Extract the text of each entry below exactly, leaving every image behind.

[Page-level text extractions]
---

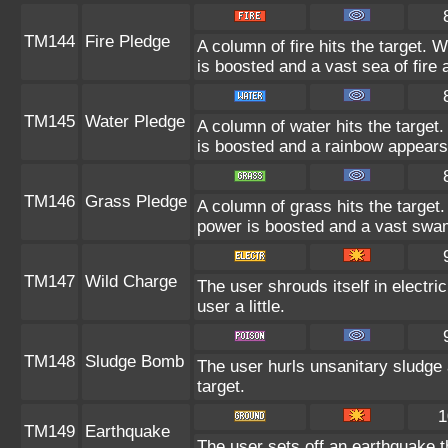
TM144
Fire Pledge
A column of fire hits the target.
is boosted and a vast sea of fire 
TM145
Water Pledge
A column of water hits the target
is boosted and a rainbow appears
TM146
Grass Pledge
A column of grass hits the target
power is boosted and a vast swa
TM147
Wild Charge
The user shrouds itself in electr
user a little.
TM148
Sludge Bomb
The user hurls unsanitary sludge 
target.
1
TM149
Earthquake
The user sets off an earthquake t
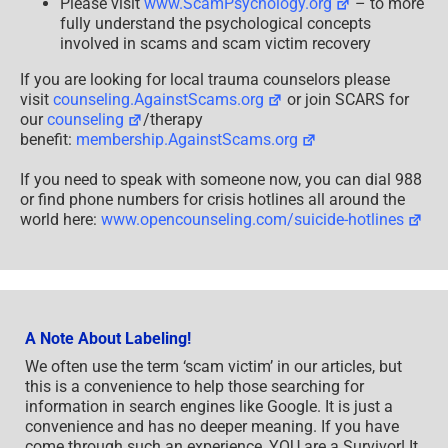
Please visit
www.ScamPsychology.org
– to more
fully understand the psychological concepts
involved in scams and scam victim recovery
If you are looking for local trauma counselors please
visit
counseling.AgainstScams.org
or join SCARS for
our
counseling
/therapy
benefit:
membership.AgainstScams.org
If you need to speak with someone now, you can dial 988
or find phone numbers for crisis hotlines all around the
world here:
www.opencounseling.com/suicide-hotlines
A Note About Labeling!
We often use the term ‘scam victim’ in our articles, but
this is a convenience to help those searching for
information in search engines like Google. It is just a
convenience and has no deeper meaning. If you have
come through such an experience, YOU are a Survivor! It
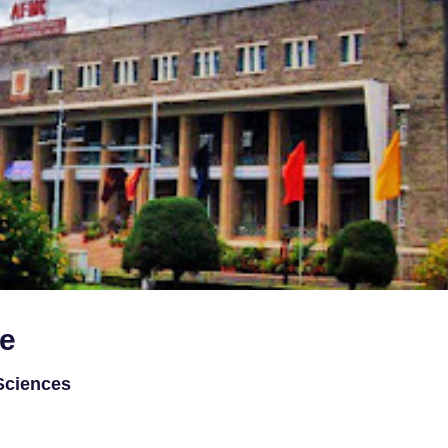
ge
 Sciences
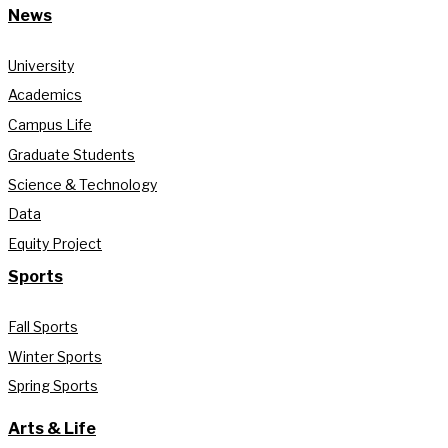
News
University
Academics
Campus Life
Graduate Students
Science & Technology
Data
Equity Project
Sports
Fall Sports
Winter Sports
Spring Sports
Arts & Life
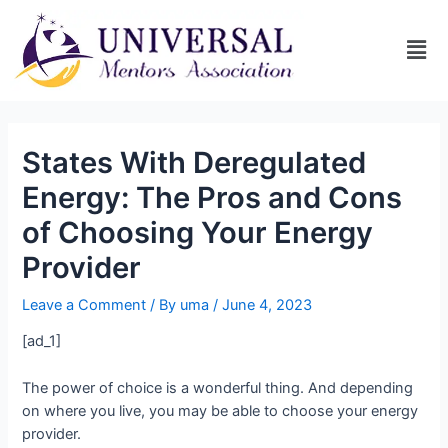
States With Deregulated
Energy: The Pros and Cons
of Choosing Your Energy
Provider
Leave a Comment
/ By
uma
/
June 4, 2023
[ad_1]
The power of choice is a wonderful thing. And depending
on where you live, you may be able to choose your energy
provider.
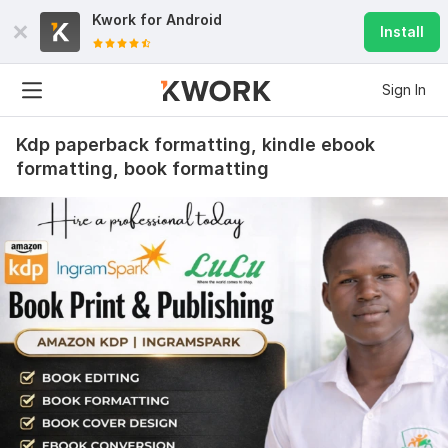
Kwork for
Android
Install
Sign In
Kdp paperback formatting, kindle ebook
formatting, book formatting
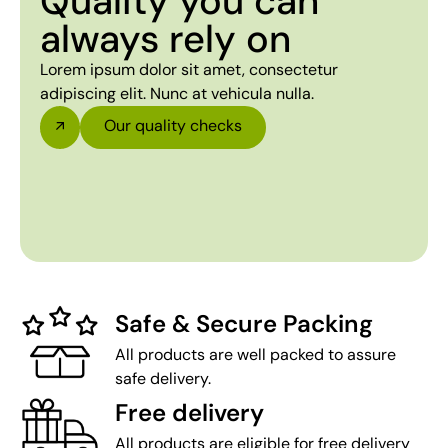
Quality you can
always rely on
Lorem ipsum dolor sit amet, consectetur
adipiscing elit. Nunc at vehicula nulla.
Our quality checks
Safe & Secure Packing
All products are well packed to assure
safe delivery.
Free delivery
All products are eligible for free delivery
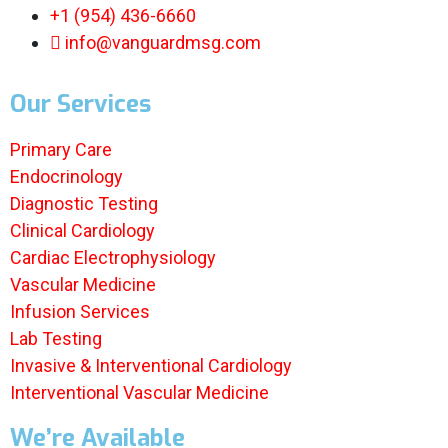
+1 (954) 436-6660
info@vanguardmsg.com
Our Services
Primary Care
Endocrinology
Diagnostic Testing
Clinical Cardiology
Cardiac Electrophysiology
Vascular Medicine
Infusion Services
Lab Testing
Invasive & Interventional Cardiology
Interventional Vascular Medicine
We’re Available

---

-- Written solution --
TM144
Fire Pledge
A column of fire hits the target.
is boosted and a vast sea of fire 
TM145
Water Pledge
A column of water hits the target
is boosted and a rainbow appears
TM146
Grass Pledge
A column of grass hits the target
power is boosted and a vast swa
TM147
Wild Charge
The user shrouds itself in electr
user a little.
TM148
Sludge Bomb
The user hurls unsanitary sludge 
target.
1
TM149
Earthquake
The user sets off an earthquake t
Please visit
www.ScamPsychology.org
– to more
fully understand the psychological concepts
involved in scams and scam victim recovery
If you are looking for local trauma counselors please
visit
counseling.AgainstScams.org
or join SCARS for
our
counseling
/therapy
benefit:
membership.AgainstScams.org
If you need to speak with someone now, you can dial 988
or find phone numbers for crisis hotlines all around the
world here:
www.opencounseling.com/suicide-hotlines
A Note About Labeling!
We often use the term ‘scam victim’ in our articles, but
this is a convenience to help those searching for
information in search engines like Google. It is just a
convenience and has no deeper meaning. If you have
come through such an experience, YOU are a Survivor! It
ge
 Sciences
News
University
Academics
Campus Life
Graduate Students
Science & Technology
Data
Equity Project
Sports
Fall Sports
Winter Sports
Spring Sports
Arts & Life
States With Deregulated
Energy: The Pros and Cons
of Choosing Your Energy
Provider
Leave a Comment
/ By
uma
/
June 4, 2023
[ad_1]
The power of choice is a wonderful thing. And depending
on where you live, you may be able to choose your energy
provider.
Kwork for
Android
Install
Sign In
Kdp paperback formatting, kindle ebook
formatting, book formatting
Quality you can
always rely on
Lorem ipsum dolor sit amet, consectetur
adipiscing elit. Nunc at vehicula nulla.
Our quality checks
Safe & Secure Packing
All products are well packed to assure
safe delivery.
Free delivery
All products are eligible for free delivery
+1 (954) 436-6660
info@vanguardmsg.com
Our Services
Primary Care
Endocrinology
Diagnostic Testing
Clinical Cardiology
Cardiac Electrophysiology
Vascular Medicine
Infusion Services
Lab Testing
Invasive & Interventional Cardiology
Interventional Vascular Medicine
We’re Available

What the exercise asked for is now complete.